The SMH recently published about elderly people still having a sex drive, it doesn’t wane for everyone: “About 40 per cent of men aged 75 to 79 who replied to the survey said they were sexually active, and almost 30 per cent of men aged 80 to 84 had had sex in the past 12 months.”

Also, last year, I was at a community event where I wasn’t allowed on the same huge bus as children because I “didn’t have sex offender clearance”. I’d just wanted to get a bus ride to the next venue. And I couldn’t interact with the children playing in a park or at lunchtime – there were hundreds of people there. A 14-yr-old girl had been forced to come along to the event because “she was young enough to not need to get a clearance” and they’d desperately needed extra people to help look after the children.

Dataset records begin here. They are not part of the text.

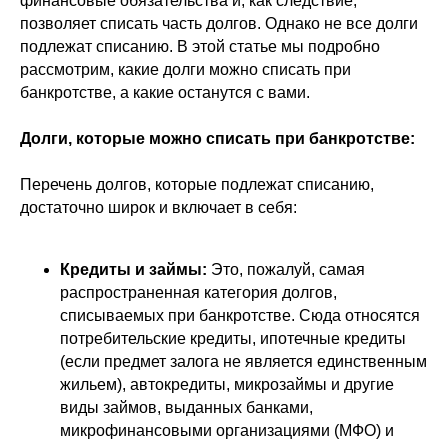
финансовые обязательства и, как следствие,
позволяет списать часть долгов. Однако не все долги
подлежат списанию. В этой статье мы подробно
рассмотрим, какие долги можно списать при
банкротстве, а какие останутся с вами.
Долги, которые можно списать при банкротстве:
Перечень долгов, которые подлежат списанию,
достаточно широк и включает в себя:
Кредиты и займы:
Это, пожалуй, самая
распространенная категория долгов,
списываемых при банкротстве. Сюда относятся
потребительские кредиты, ипотечные кредиты
(если предмет залога не является единственным
жильем), автокредиты, микрозаймы и другие
виды займов, выданных банками,
микрофинансовыми организациями (МФО) и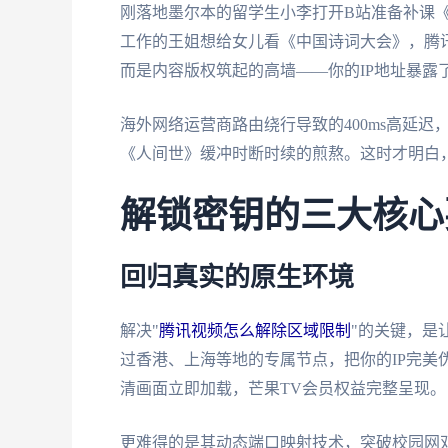
刚落地墨尔本的留学生小李打开B站准备补课
工作的王姐想给女儿看《中国诗词大会》，腾
而是内容版权筑起的高墙——你的IP地址暴露
海外网络运营商路由绕行导致的400ms高延
《人间世》缓冲时断时续的煎熬。这时才明白，
解锁密钥的三大核心
回归真实的原生环境
解决"
腾讯视频怎么解除区域限制
"的关键，是
过香港、上海等地的专属节点，把你的IP完美
清画面立即加载，芒果TV会员权益完整呈现。
更难得的是其动态端口映射技术，突破校园网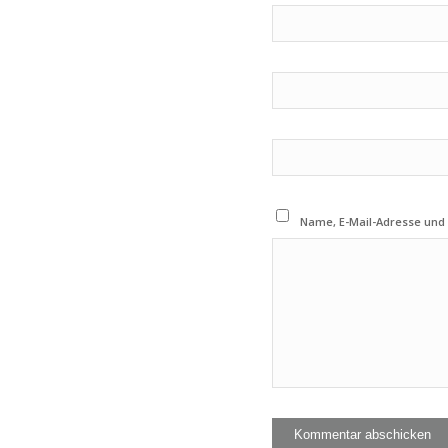
Name, E-Mail-Adresse und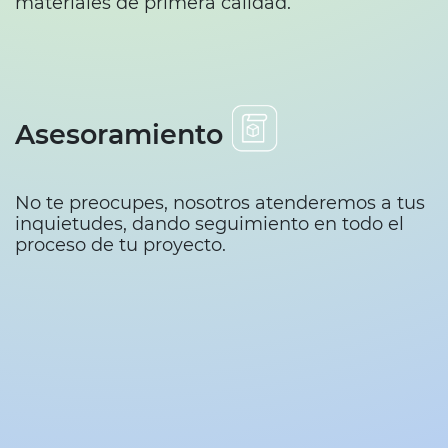
materiales de primera calidad.
Asesoramiento
No te preocupes, nosotros atenderemos a tus
inquietudes, dando seguimiento en todo el
proceso de tu proyecto.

It staggers me that people who don’t have a criminal record and are not recorded on any sex offender’s list are not allowed anywhere near children – to help out where there’s a shortage of child minders. I’d have to walk around with a permanent and up-to-date ”clearance” to ever volunteer to help out.

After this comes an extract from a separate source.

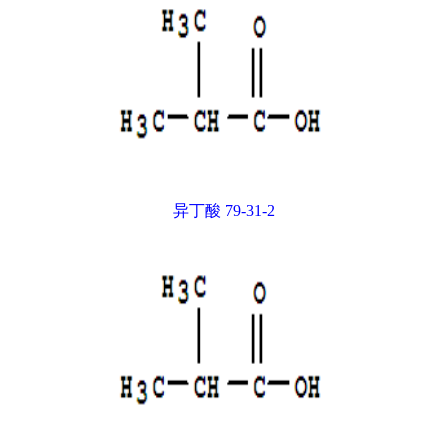
异丁酸 79-31-2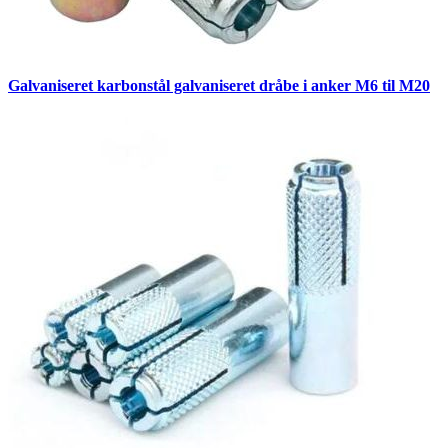
Galvaniseret karbonstål galvaniseret dråbe i anker M6 til M20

Foreign Correspondent, Dateline

It’s easier to cry during that doco on the pets being inbred or Scooby being rescued from the cave  than for the angry faced poor featured on foreign affairs programs. It’s difficult to feel appropriate empathy when they’re eyeing up the TV crew like they want to machete them. It’s not doing their cause any favours.

I remember donating to the tsunami appeal, and then reports got back that Aceh didn’t want our filthy money cause they’re radical Muslims. Bad PR. They need Max Markson.

This week’s Foreign Correspondent filled its usual quota of gruesomeness but Eric Campbell (reporter) seemed very disappointed at being unable to show  workers slaving away in a treeless coltan mine. It seems the problem had been mostly cleared up before Campbell got there, though he managed to find a blackmarket seller. The tone was very heavy-handed. Like this: coltan is used by us selfish Westerners for our hedonistic PlayStations and mobile phones. Sorry – but I didn’t see that on the label when I bought it.

And reporters showing off that they know French cheeses me off – it’s so Jana Wendt. Why? Cause I think there should always be a local interpreter shown onscreen just in case there are local idioms and coloquiallisms. Native tonguesters aren’t going to speak in Language Laboratory French.

I preferred Campbell’s reports, with a touch of wry humour, on The Investigators (1987), with Helen Wellings.